Sanding Bright Work

There are lots of ways to do most jobs, and the number of materials to choose from grows steadily. The owner or shipwright is left with the decision of employing the right combination of, preparation tools and techniques to complete the job.

Before sanding or stripping wood protect the adjacent area with masking tape. Bright work that is in fair to good condition will show no signs of checking cracking or peeling. The surface should be washed first with mild soap or a teak cleaner, then sand with 320-grit paper. Clean your work and the surrounding area with a vacuum. Removing any remaining dust from the surface wiping lightly with tack rag, a lint free rag dampened with solvent will also work. Replace any masking tape that has been damaged by sanding. You may not be able to tell by looking what type of varnish was used last. Using the wrong type of varnish may cause pealing and blistering of the old varnish. To find out what finish material has been used on the boat, wet a rag with acetone and let it stand on some non-conspicuous area for five to ten minutes. If the finish is two-part epoxy it will remain hard, if the finish has softened you have a single component product.

Bright work showing any discoloration, lifting, cracking or peeling must be removed completely. Here is a way to save some time and money, varnish built up may be softened with a heat gun and removed using a cabinet scraper. Follow up with paint stripper then scrubbing with bronze wool. Sand with 220 then 320-grit papers, clean the area with a vacuum and wipe the surface gently with a tack rag. Replace any masking tape that has been damaged by your work.

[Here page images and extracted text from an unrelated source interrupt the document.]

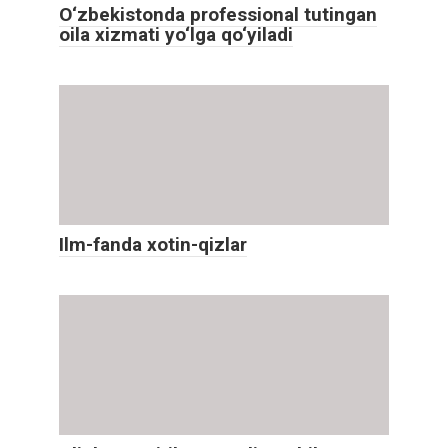
O‘zbekistonda professional tutingan
oila xizmati yo‘lga qo‘yiladi
Ilm-fanda xotin-qizlar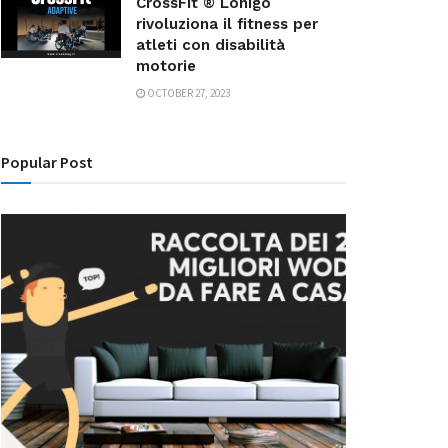
CrossFit ® Lonigo
rivoluziona il fitness per
atleti con disabilità
motorie
OCTOBER 27, 2023
Popular Post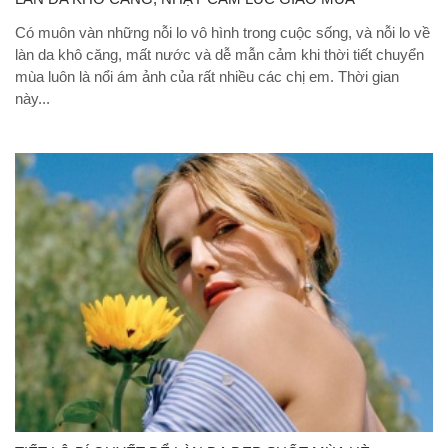
Có muôn vàn những nỗi lo vô hình trong cuộc sống, và nỗi lo về
làn da khô căng, mất nước và dễ mẫn cảm khi thời tiết chuyển
mùa luôn là nổi ám ảnh của rất nhiều các chị em. Thời gian
này...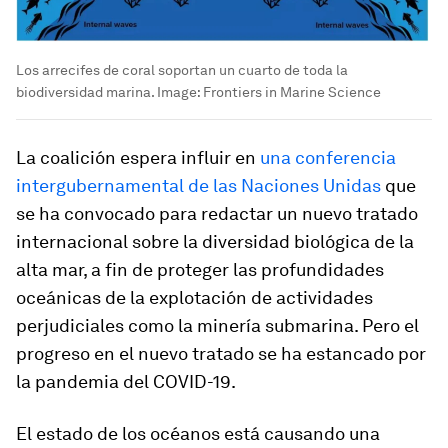
Los arrecifes de coral soportan un cuarto de toda la
biodiversidad marina.
Image:
Frontiers in Marine Science
La coalición espera influir en
una conferencia
intergubernamental de las Naciones Unidas
que
se ha convocado para redactar un nuevo tratado
internacional sobre la diversidad biológica de la
alta mar, a fin de proteger las profundidades
oceánicas de la explotación de actividades
perjudiciales como la minería submarina. Pero el
progreso en el nuevo tratado se ha estancado por
la pandemia del COVID-19.
El estado de los océanos está causando una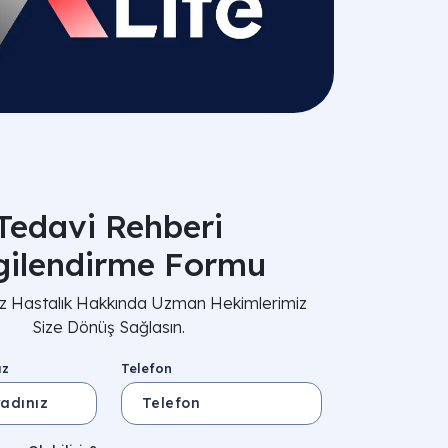
Tedavi Rehberi
lgilendirme Formu
nız Hastalık Hakkında Uzman Hekimlerimiz
Size Dönüş Sağlasın.
ız
Telefon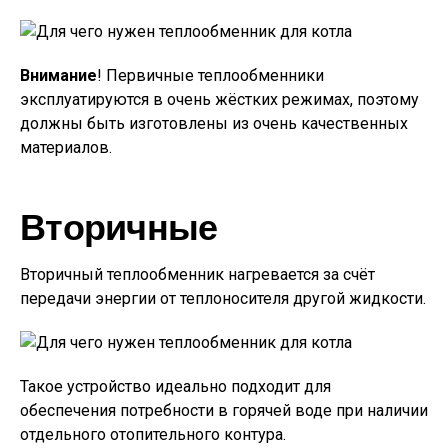
Внимание
! Первичные теплообменники
эксплуатируются в очень жёстких режимах, поэтому
должны быть изготовлены из очень качественных
материалов.
Вторичные
Вторичный теплообменник нагревается за счёт
передачи энергии от теплоносителя другой жидкости.
Такое устройство идеально подходит для
обеспечения потребности в горячей воде при наличии
отдельного отопительного контура.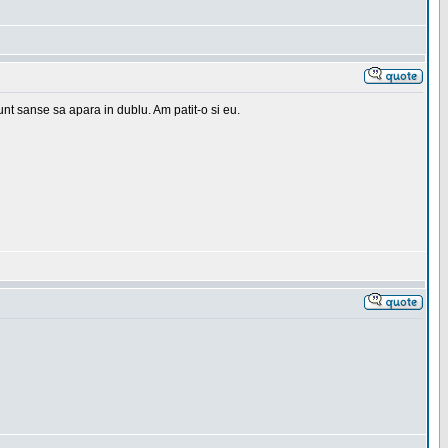
 sunt sanse sa apara in dublu. Am patit-o si eu.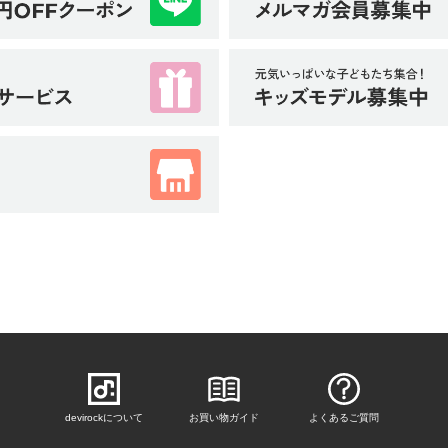
devirockについて
お買い物ガイド
よくあるご質問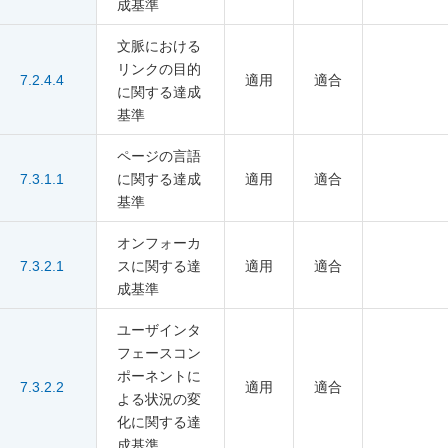
成基準
文脈における
リンクの目的
7.2.4.4
適用
適合
に関する達成
基準
ページの言語
7.3.1.1
に関する達成
適用
適合
基準
オンフォーカ
7.3.2.1
スに関する達
適用
適合
成基準
ユーザインタ
フェースコン
ポーネントに
7.3.2.2
適用
適合
よる状況の変
化に関する達
成基準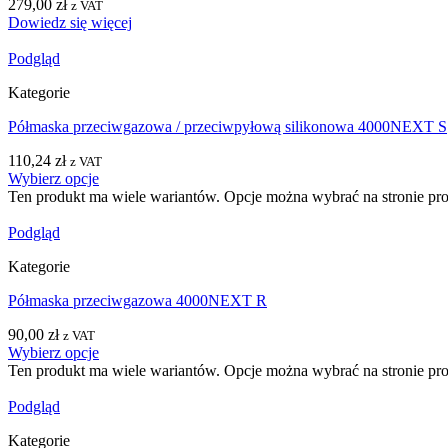
279,00
zł
z VAT
Dowiedz się więcej
Podgląd
Kategorie
Półmaska przeciwgazowa / przeciwpyłową silikonowa 4000NEXT S
110,24
zł
z VAT
Wybierz opcje
Ten produkt ma wiele wariantów. Opcje można wybrać na stronie pr
Podgląd
Kategorie
Półmaska przeciwgazowa 4000NEXT R
90,00
zł
z VAT
Wybierz opcje
Ten produkt ma wiele wariantów. Opcje można wybrać na stronie pr
Podgląd
Kategorie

Varnish that has penetrated deep into the wood grain can be removed by sanding with 60 or 80 grit paper to remove the initial surface. Then applying a stripper, wrap the area in tinfoil and allowed this to stand in the shade a couple of hours this will slow evaporation. The stripper will pull the varnish up from the wood grain where it may be easily removed. Paint stripper has a tendency to raise the wood grain, so sanding with successively finer grit sandpaper i.e. 120 then 220 finally 320 grit will be necessary to restore a smooth surface to the wood. After completing the stripping and sanding of brightwork., I remove any damaged masking tape and replace it with new tape. Clean the area with a vacuum, then tack rag the surface I intend to varnish.

Preparation of the wood surface is important being the foundation on which your skill is revealed. “It is good to take care in the beginning and near the end. If near the end we rush we risk spoiling our careful work of the beginning” Lao-tzu 500 BC.